The confusion may arise because Christians have often voiced some tentative respect for Stoicism, but they in fact have very different approaches to suffering.
When you have an axe to grind, any hard surface will do.
Your comment made me imagine a parody article where suddenly Christianity is really popular in SV and the author lambasts techies for their love of suffering, their cynical beliefs that all people are born sinners, their belief in an all-mighty-all-powerful lord to whom you must submit to be saved, etc etc. It'd be pretty funny.
> Christianity on the other hand is all about virtue in suffering, with Christ having the opportunity to avoid suffering on the cross, but refusing that opportunity
The purpose was virtuous, and consequently so was resisting the temptation to abandon it because of the suffering, but suffering in and of itself is not virtuous.

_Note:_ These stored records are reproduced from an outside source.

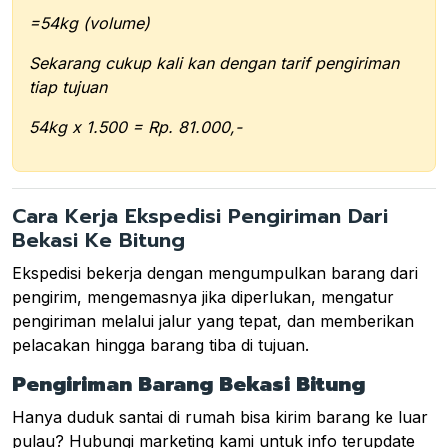
=54kg (volume)
Sekarang cukup kali kan dengan tarif pengiriman
tiap tujuan
54kg x 1.500 = Rp. 81.000,-
Cara Kerja Ekspedisi Pengiriman Dari
Bekasi Ke Bitung
Ekspedisi bekerja dengan mengumpulkan barang dari
pengirim, mengemasnya jika diperlukan, mengatur
pengiriman melalui jalur yang tepat, dan memberikan
pelacakan hingga barang tiba di tujuan.
Pengiriman Barang Bekasi Bitung
Hanya duduk santai di rumah bisa kirim barang ke luar
pulau? Hubungi marketing kami untuk info terupdate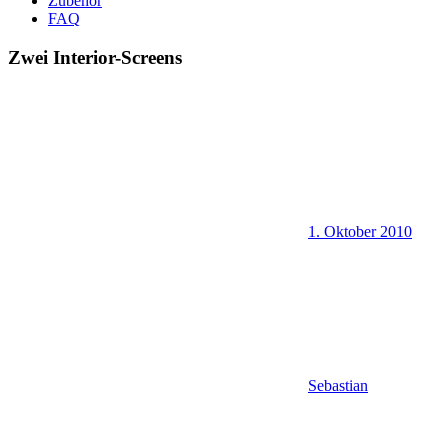
Zubehör
FAQ
Zwei Interior-Screens
1. Oktober 2010
Sebastian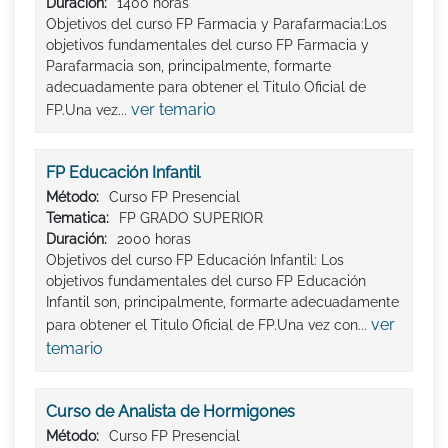
Duración:
1400 horas
Objetivos del curso FP Farmacia y Parafarmacia:Los
objetivos fundamentales del curso FP Farmacia y
Parafarmacia son, principalmente, formarte
adecuadamente para obtener el Titulo Oficial de
ver temario
FP.Una vez...
FP Educación Infantil
Método:
Curso FP Presencial
Tematica:
FP GRADO SUPERIOR
Duración:
2000 horas
Objetivos del curso FP Educación Infantil: Los
objetivos fundamentales del curso FP Educación
Infantil son, principalmente, formarte adecuadamente
ver
para obtener el Titulo Oficial de FP.Una vez con...
temario
Curso de Analista de Hormigones
Método:
Curso FP Presencial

That take is not one Paul and many other Christians throughout history seems to agree with. In Philippians he describes there being virtue in suffering as it brings you closer to the experience of Christ on the cross. The practice of 'mortification of the flesh' is another example of Christians seeking out suffering, believing it will bring them closer to Christ. And as I hinted, the Crucifixion is very far from the only instance of Christ's recorded behavior used to justify suffering as a virtue. There are other examples, such as Christ fasting in the desert for 40 days and nights despite there being no obligation (not of his own creations) for him to do so.
As a ex-christian it seems distasteful for me to start quoting scripture, but I can if you demand it. There is ample scriptural evidence for Christians believing there is virtue in suffering, and ample historic evidence of Christians acting in accordance to this belief.
It's a pretty straight forward element of Christianity: Christ suffered, therefore you can bring yourself closer to him by doing the same.
Why do you get the feeling that the author doesn't like these people, or that it is scorn? You are reading into an observational piece more than it seems to actually convey.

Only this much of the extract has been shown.